══ DATA ══

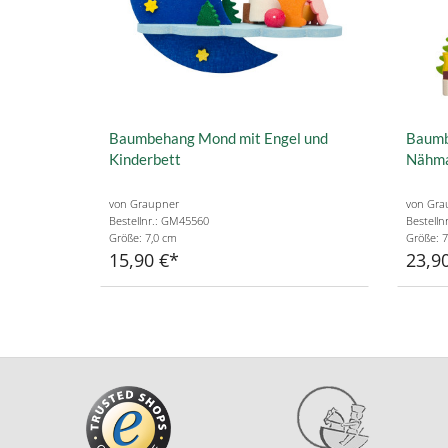
Baumbehang Mond mit Engel und
Baumb
Kinderbett
Nähma
von Graupner
von Gra
Bestellnr.: GM45560
Bestelln
Größe: 7,0 cm
Größe: 7
15,90 €
23,9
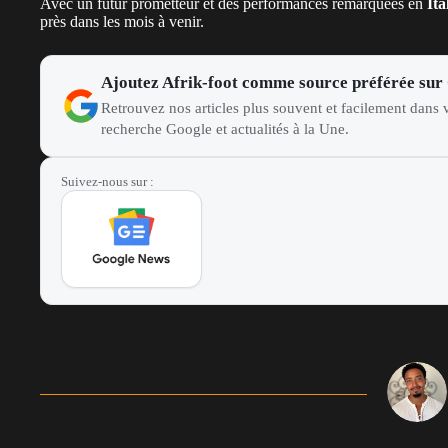
Avec un futur prometteur et des performances remarquées en
Ita
près dans les mois à venir.
Ajoutez Afrik-foot comme source préférée sur
Retrouvez nos articles plus souvent et facilement dans v
recherche Google et actualités à la Une.
Suivez-nous sur :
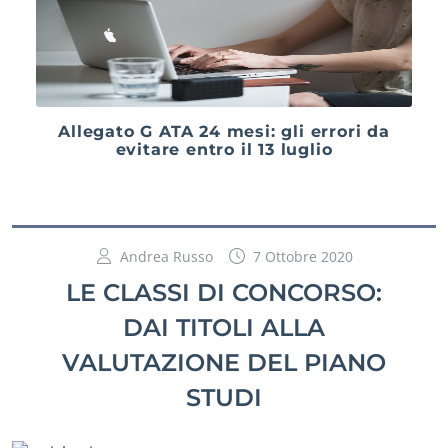
Allegato G ATA 24 mesi: gli errori da
evitare entro il 13 luglio
Andrea Russo
7 Ottobre 2020
LE CLASSI DI CONCORSO:
DAI TITOLI ALLA
VALUTAZIONE DEL PIANO
STUDI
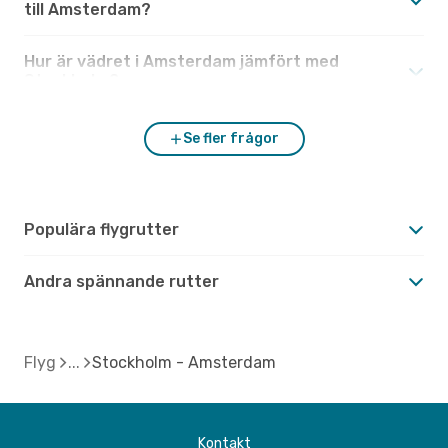
till Amsterdam?
Hur är vädret i Amsterdam jämfört med
Stockholm?
Se fler frågor
Populära flygrutter
Andra spännande rutter
Flyg
Stockholm - Amsterdam
Kontakt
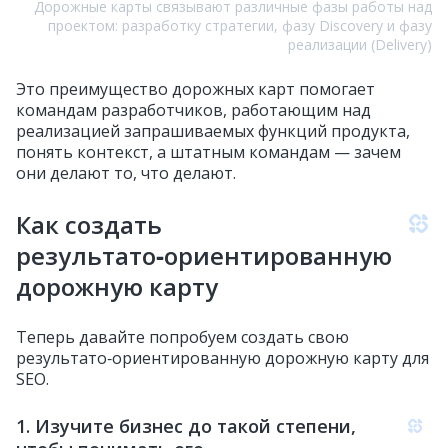
Дорожные карты связывают различные фазы работы над
проектом: разработку стратегии, фазу Discovery и фазу
реализации (Delivery)
Это преимущество дорожных карт помогает
командам разработчиков, работающим над
реализацией запрашиваемых функций продукта,
понять контекст, а штатным командам — зачем
они делают то, что делают.
Как создать
результато‑ориентированную
дорожную карту
Теперь давайте попробуем создать свою
результато‑ориентированную дорожную карту для
SEO.
1. Изучите бизнес до такой степени,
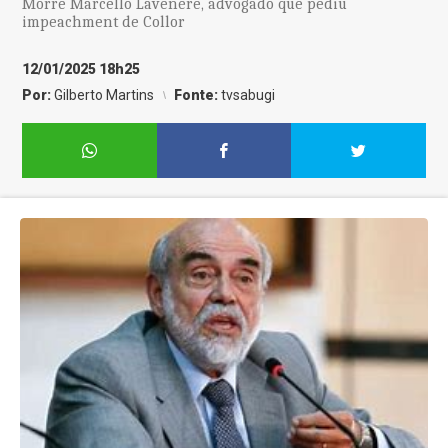
Morre Marcello Lavenère, advogado que pediu
impeachment de Collor
12/01/2025 18h25
Por:
Gilberto Martins
Fonte:
tvsabugi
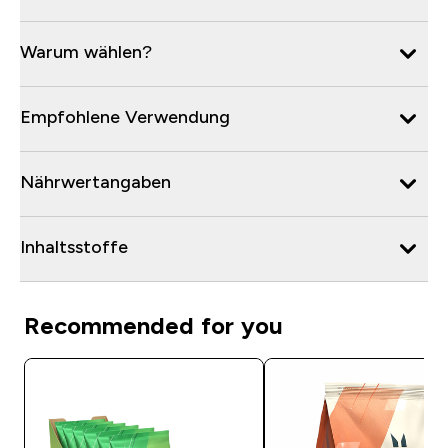
Warum wählen?
Empfohlene Verwendung
Nährwertangaben
Inhaltsstoffe
Recommended for you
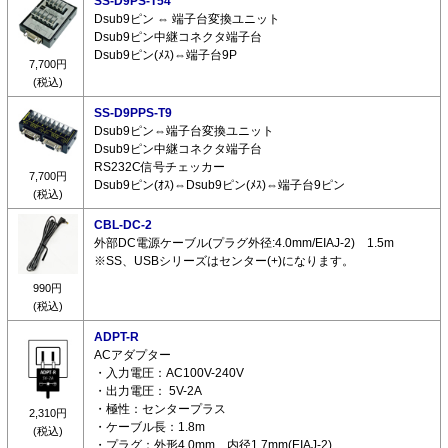
SS-D9PS-T54
Dsub9ピン ⇔ 端子台変換ユニット
Dsub9ピン中継コネクタ端子台
Dsub9ピン(ﾒｽ)⇔端子台9P
7,700円
(税込)
SS-D9PPS-T9
Dsub9ピン⇔端子台変換ユニット
Dsub9ピン中継コネクタ端子台
RS232C信号チェッカー
7,700円
Dsub9ピン(ｵｽ)⇔Dsub9ピン(ﾒｽ)⇔端子台9ピン
(税込)
CBL-DC-2
外部DC電源ケーブル(プラグ外径:4.0mm/EIAJ-2) 1.5m
※SS、USBシリーズはセンター(+)になります。
990円
(税込)
ADPT-R
ACアダプター
・入力電圧：AC100V-240V
・出力電圧： 5V-2A
・極性：センタープラス
2,310円
・ケーブル長：1.8m
(税込)
・プラグ：外形4.0mm 内径1.7mm(EIAJ-2)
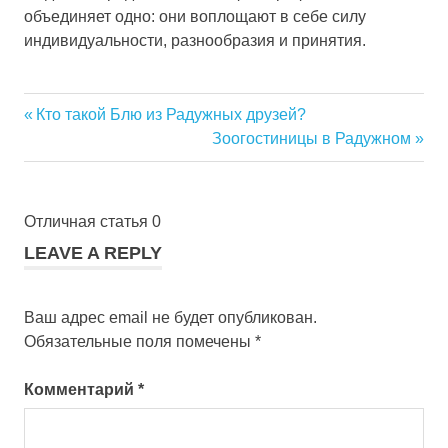
объединяет одно: они воплощают в себе силу
индивидуальности, разнообразия и принятия.
Previous
Кто такой Блю из Радужных друзей?
Навигация
Post:
Next
Зоогостиницы в Радужном
Post:
по
записям
Отличная статья
0
LEAVE A REPLY
Ваш адрес email не будет опубликован.
Обязательные поля помечены
*
Комментарий
*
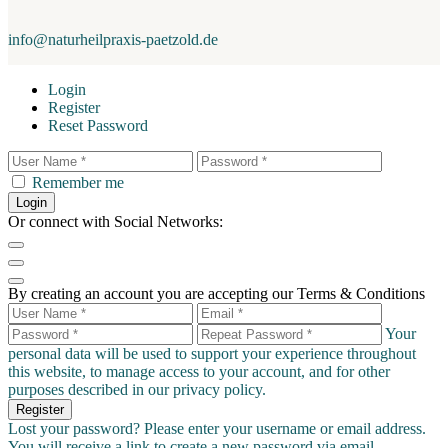
info@naturheilpraxis-paetzold.de
Login
Register
Reset Password
Remember me
Login
Or connect with Social Networks:
By creating an account you are accepting our Terms & Conditions
Your
personal data will be used to support your experience throughout
this website, to manage access to your account, and for other
purposes described in our
privacy policy
.
Register
Lost your password? Please enter your username or email address.
You will receive a link to create a new password via email.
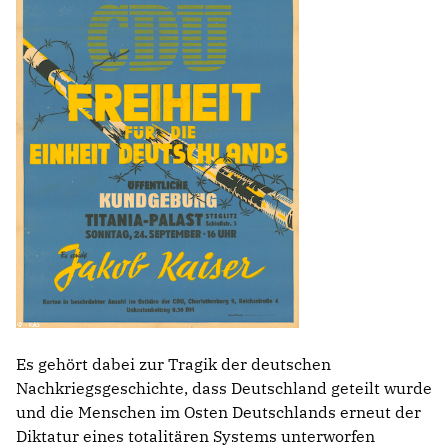
Es gehört dabei zur Tragik der deutschen
Nachkriegsgeschichte, dass Deutschland geteilt wurde
und die Menschen im Osten Deutschlands erneut der
Diktatur eines totalitären Systems unterworfen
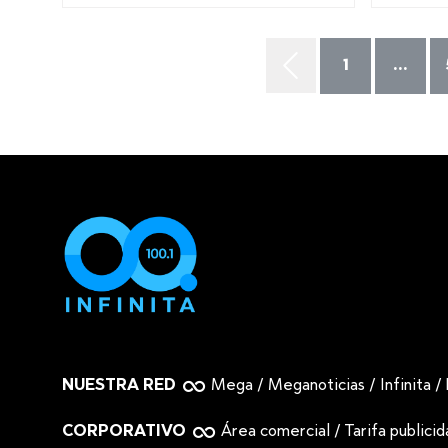
1
...
NUESTRA RED
Mega
/
Meganoticias
/
Infinita
/
CORPORATIVO
Área comercial
/
Tarifa publici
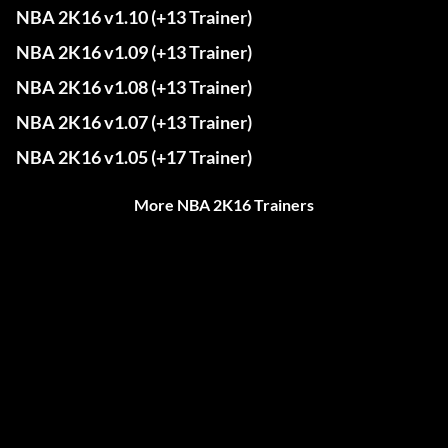
NBA 2K16 v1.10 (+13 Trainer)
NBA 2K16 v1.09 (+13 Trainer)
NBA 2K16 v1.08 (+13 Trainer)
NBA 2K16 v1.07 (+13 Trainer)
NBA 2K16 v1.05 (+17 Trainer)
More NBA 2K16 Trainers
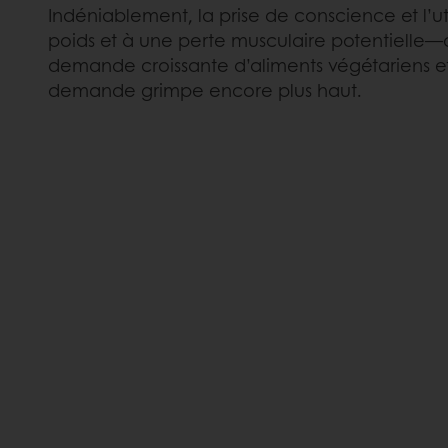
Indéniablement, la prise de conscience et l’
poids et à une perte musculaire potentielle—
demande croissante d’aliments végétariens et v
demande grimpe encore plus haut.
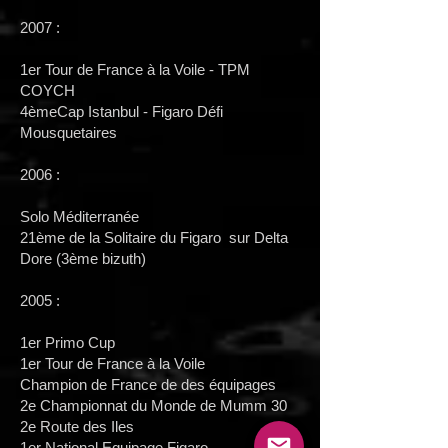
2007 :
1er Tour de France à la Voile - TPM
COYCH
4èmeCap Istanbul - Figaro Défi
Mousquetaires
2006 :
Solo Méditerranée
21ème de la Solitaire du Figaro sur Delta
Dore (3ème bizuth)
2005 :
1er Primo Cup
1er Tour de France à la Voile
Champion de France de des équipages
2e Championnat du Monde de Mumm 30
2e Route des Iles
1er National Equipage Figaro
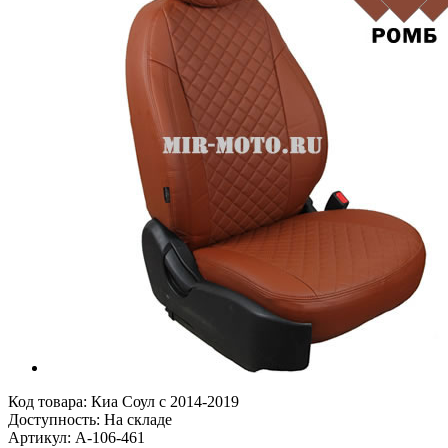
Код товара:
Киа Соул с 2014-2019
Доступность: На складе
Артикул: A-106-461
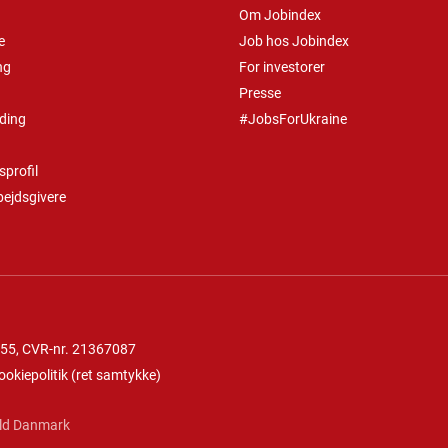
Om Jobindex
e
Job hos Jobindex
ng
For investorer
Presse
ding
#JobsForUkraine
profil
bejdsgivere
 55
, CVR-nr. 21367087
ookiepolitik
(
ret samtykke
)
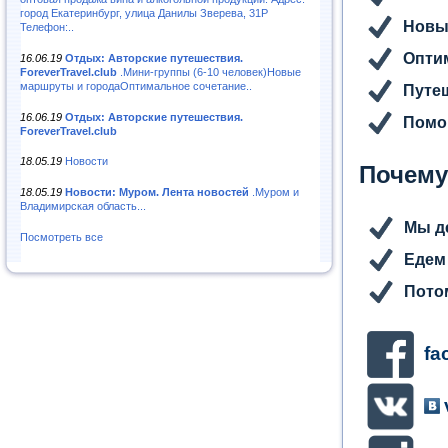
город Екатеринбург, улица Данилы Зверева, 31Р
Новы
Телефон:..
Опти
16.06.19
Отдых: Авторские путешествия.
ForeverTravel.club
.Мини-группы (6-10 человек)Новые
маршруты и городаОптимальное сочетание..
Путе
16.06.19
Отдых: Авторские путешествия.
Помо
ForeverTravel.club
18.05.19
Новости
Почему
18.05.19
Новости: Муром. Лента новостей
.Муром и
Владимирская область...
Мы д
Посмотреть все
Едем 
Потом
fa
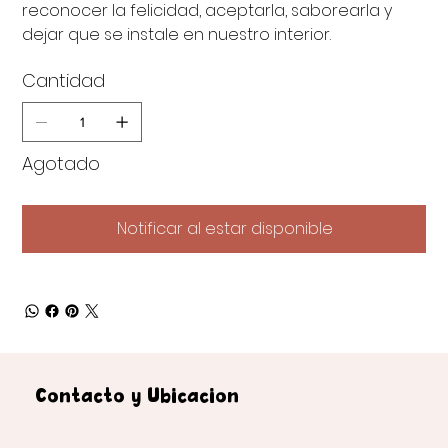
reconocer la felicidad, aceptarla, saborearla y
dejar que se instale en nuestro interior.
Cantidad
Agotado
Notificar al estar disponible
Contacto y Ubicación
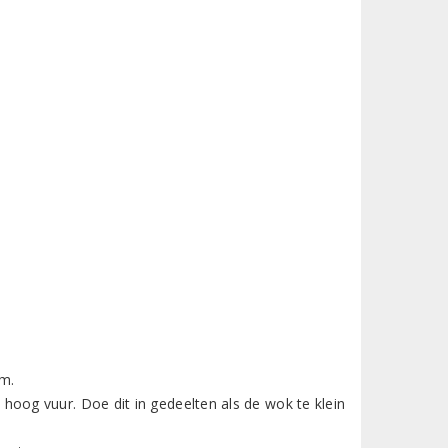
rm.
hoog vuur. Doe dit in gedeelten als de wok te klein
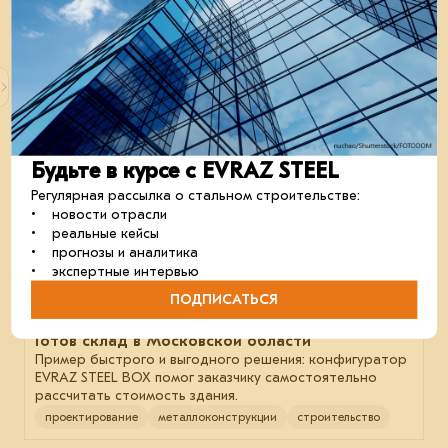
и среднего бизнеса — считаем в рубрике
«Конфигуратор недели».
проектирование
металлоконструкции
строительство
16 февраля 2026
Будьте в курсе с EVRAZ STEEL
Регулярная рассылка о стальном строительстве:
• новости отрасли
• реальные кейсы
• прогнозы и аналитика
• экспертные интервью
ПОДПИСАТЬСЯ
Готов склад в Московской области
Пример быстрого и выгодного решения: конфигуратор
EVRAZ STEEL BOX помог заказчику самостоятельно
рассчитать стоимость здания.
проектирование
металлоконструкции
строительство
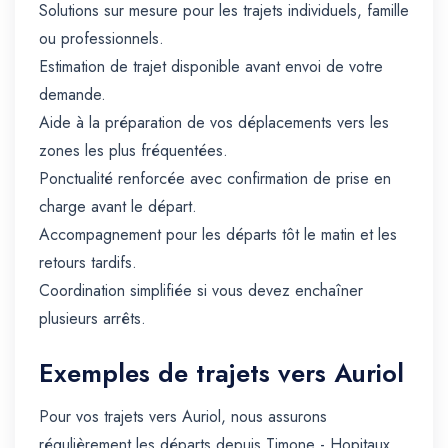
Solutions sur mesure pour les trajets individuels, famille
ou professionnels.
Estimation de trajet disponible avant envoi de votre
demande.
Aide à la préparation de vos déplacements vers les
zones les plus fréquentées.
Ponctualité renforcée avec confirmation de prise en
charge avant le départ.
Accompagnement pour les départs tôt le matin et les
retours tardifs.
Coordination simplifiée si vous devez enchaîner
plusieurs arrêts.
Exemples de trajets vers Auriol
Pour vos trajets vers Auriol, nous assurons
régulièrement les départs depuis Timone - Hopitaux,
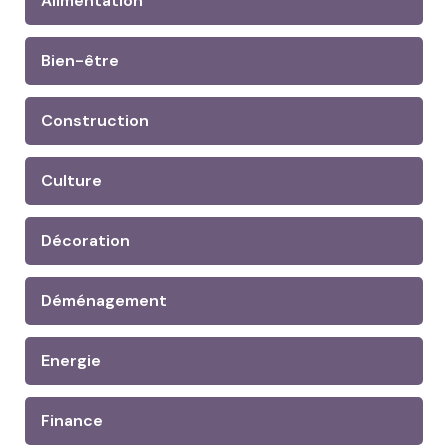
Alimentation
Bien-être
Construction
Culture
Décoration
Déménagement
Energie
Finance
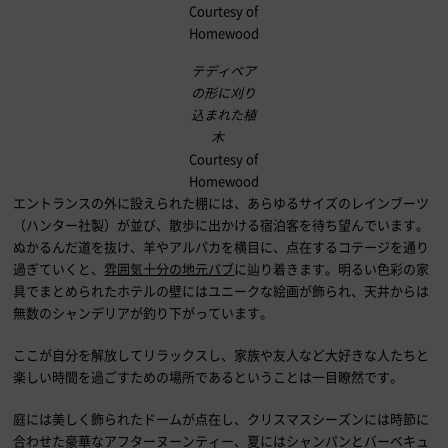
Courtesy of
Homewood
テディベア
の形に刈り
込まれた植
木
Courtesy of
Homewood
エントランスの外に設えられた棚には、あらゆるサイズのレインブーツ
（ハンター社製）が並び、散歩に出かける宿泊客を待ち望んでいます。
ぬかるんだ道を抜け、羊やアルパカを横目に、点在するコテージを通り
過ぎていくと、
雰囲気十分の地元パブ
に辿り着きます。明るい色彩の家
具でまとめられたホテルの壁にはユニークな絵画が飾られ、天井からは
無数のシャンデリアが釣り下がっています。
ここが自分を解放してリラックスし、家族や友人など大好きな人たちと
楽しい時間を過ごすための場所であるということは一目瞭然です。
庭には美しく飾られたドームが点在し、クリスマスシーズンには時節に
合わせた豪華なアフターヌーンティー、夏にはシャンパンとバーベキュ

═══

*THE PROBLEM:* Collect the complete line wherever the string "France" appears in the records.

*EXERCISE SOLUTION:*
1er Tour de France à la Voile - TPM
1er Tour de France à la Voile
Champion de France de des équipages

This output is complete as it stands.